- Born: 8 April 1829 Metz, Moselle, Kingdom of France
- Died: 28 January 1891 (aged 61) Lorrey-les-Metz, Moselle, French Third Republic

= Caroline-Barbe Colchen Carré de Malberg =

Caroline-Barbe Colchen Carré de Malberg (8 April 1829 - 28 January 1891) was a French Roman Catholic from Metz who founded both the Salesian Missionaries of Mary Immaculate and the Association of Saint Francis de Sales (1872). She married in 1849 to her first cousin and co-founded the association with the Servant of God Henri Chaumont and the missionaries with the Servant of God Félice Gros.

Her beatification process commenced in 1909 under Pope Pius X and culminated in 2014 after Pope Francis named her Venerable following the recognition of her life of heroic virtue.

==Life==
Caroline-Barbe Colchen Carré de Malberg was born on 8 April 1829 in France to as the second child to the middle-class Françcois Dominique Colchen Victor and Élisabeth-Charlotte Simon. She was baptized in the Church of Saint Martin on 11 April 1829. In her childhood her father had her promise not to miss invoking the intercession of the Blessed Mother; her father served as the regional President of the Society of Saint Vincent de Paul.

She was related to Jean-Victor Colchen (1751-1830) and Claude Nicolas Colchen (1755-1833) who were both cousins of Jean-Pierre Lubin Colchen - her grandfather.

In 1841 she began to attend school in Metz and had a long period in which she suffered from typhoid; her studies ended in 1846. Her confessor around that time was the priest Jegou who realized her sincerest desire for personal holiness; the two kept in close contact and the priest was decisive in her realizing her vocation. She felt drawn to a life with the Carmelites as a nun but decided she would not be able to bear it due to her ill health.

In 1846 she returned to her hometown and her parents began to prepare her for marriage. Her cousin - Paul Carré (b. 1824) - asked her parents to organize such a marriage with her in 1848 and she replied to this without hesitation in the affirmative. The pair married on 2 May 1849 despite the fact that the two were almost strangers to each other. The two relocated to Paris due to her husband being stationed at the local garrison there. The couple's children died in their childhood save for their son Paul. The children included:
- Eugenie (11 March 1852 - 14 March 1852)
- Paul (20 August 1855 - 5 June 1885)
- Leon (3 June 1859 - 31 March 1863)
- Marie-Therese (19 August 1864 - 17 April 1869)

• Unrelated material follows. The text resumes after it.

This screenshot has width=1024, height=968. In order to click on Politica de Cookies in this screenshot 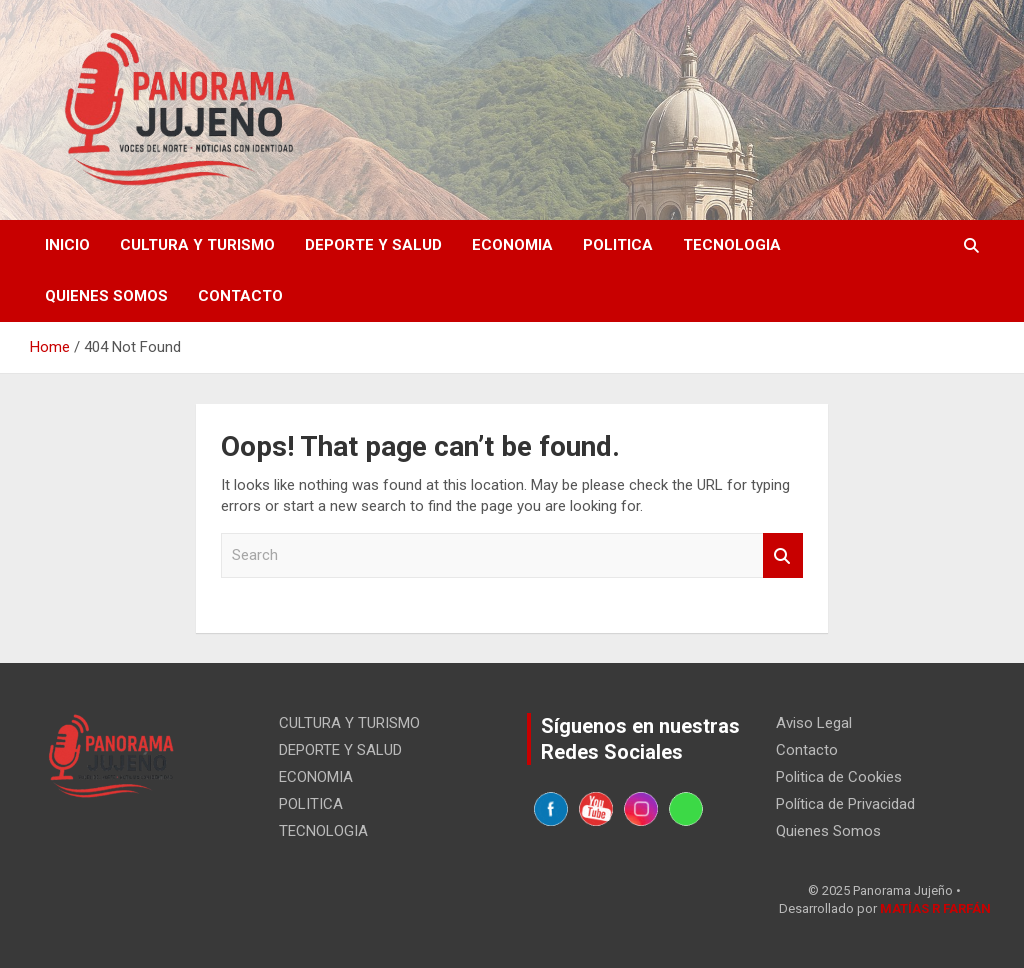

Marie-Therese's death prompted her to go to the confessional of the Servant of God Henri Chaumont and she told him of her sufferings. She befriended Chaumont at this point as well as female officers that her husband knew from the garrison. Chaumont encouraged her to bring people together in a group to form a religious congregation but the conflict of 1870 halted these meetings though resumed after it had ended. In September 1872 the group met to invoke the patronage and guidance of Saint Francis de Sales for their project while the order was established in its first meeting of 15 October 1872 in Paris. She and Chaumont began finalizing aspects of the rule alongside two married friends of hers.

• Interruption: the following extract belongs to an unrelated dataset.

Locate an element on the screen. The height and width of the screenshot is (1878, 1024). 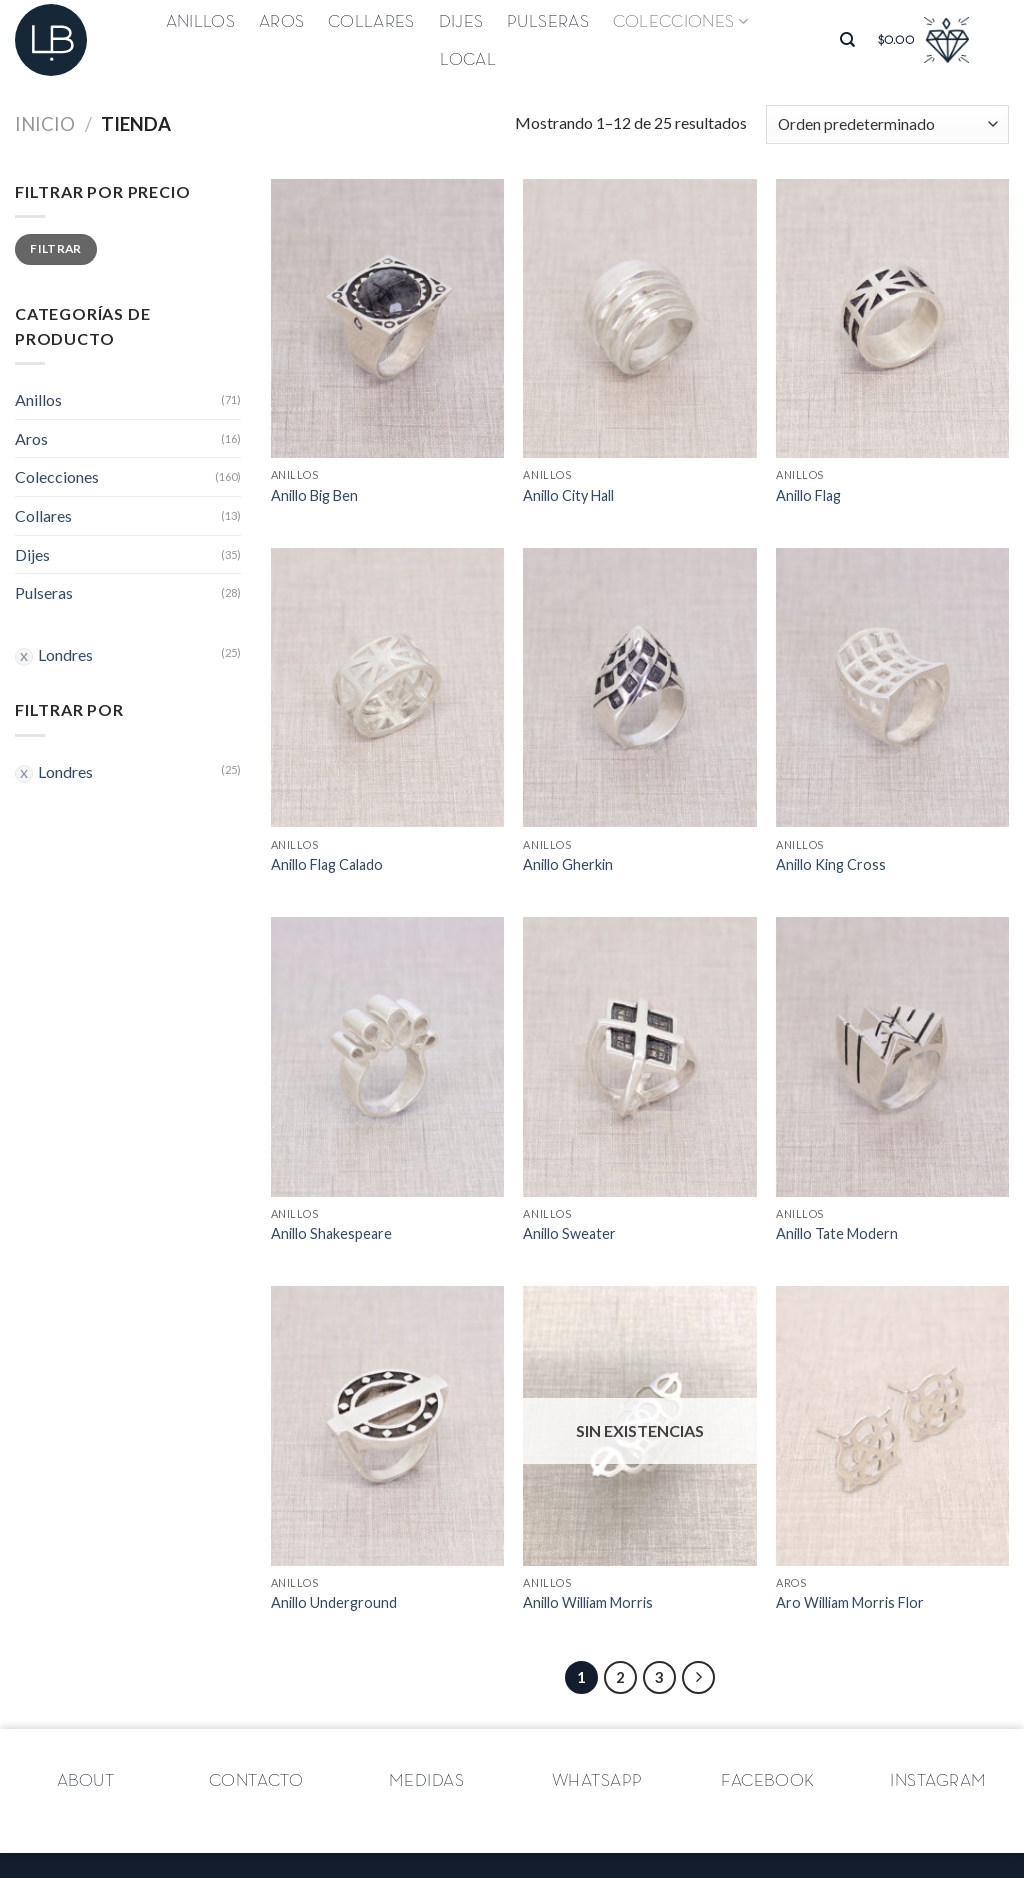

She also established the Salesian Missionaries of Mary. She blessed four missionaries who left for Nagpur in India on 13 October 1869 as catechists which included the Servant of God Felicé Gros. Her son Paul was admitted to the Paris War College – much like his father – but suffered fatal injuries after a riding accident and he died on 5 June 1855. This aggravated her condition for she suffered from cancer since 1879.

During the Franco-Prussian War of 1870 she attended to her ill brother in Luchon.

She died at 10 am on 28 January 1891 due to cancer; her remains were later transferred on 5 August 1899. Her husband outlived her. The Association of Saint Francis de Sales - which received full approval from Pope Pius X in 1911 - now operates in places such as Bangladesh and in the Philippines with a worldwide number of 2700.

==Beatification process==
The beatification process commenced in both Metz and Paris in an informative process that spanned from 1895 until 1898. A team of theologians granted their assent to her collection of religious writings on 2 June 1909, declaring them to be orthodox in nature and not in contradiction with the Catholic faith. The apostolic process opened in both Metz and Paris and spanned from 1911 until 1912. The Congregation of Rites validated the process on 18 December 1929.

The formal introduction of the cause came under Pope Pius X on 23 June 1909. The Congregation for the Causes of Saints took possession of the positio dossier in 1997 and sent it to the team of historians to determine whether or not obstacles existed that would impede upon the progression of the cause; the historians voted in favor of the cause on 6 March 2001 while passing it onto consulting theologians a decade later on 16 March 2012 for their own assent. The Congregation voted in favor of the cause on 21 January 2014. Colchen was proclaimed to be venerable - on 9 May 2014 - after Pope Francis recognized that she had lived life of heroic virtue. The postulator assigned to the cause is the Rev. José Carlos Briñón Dominguez.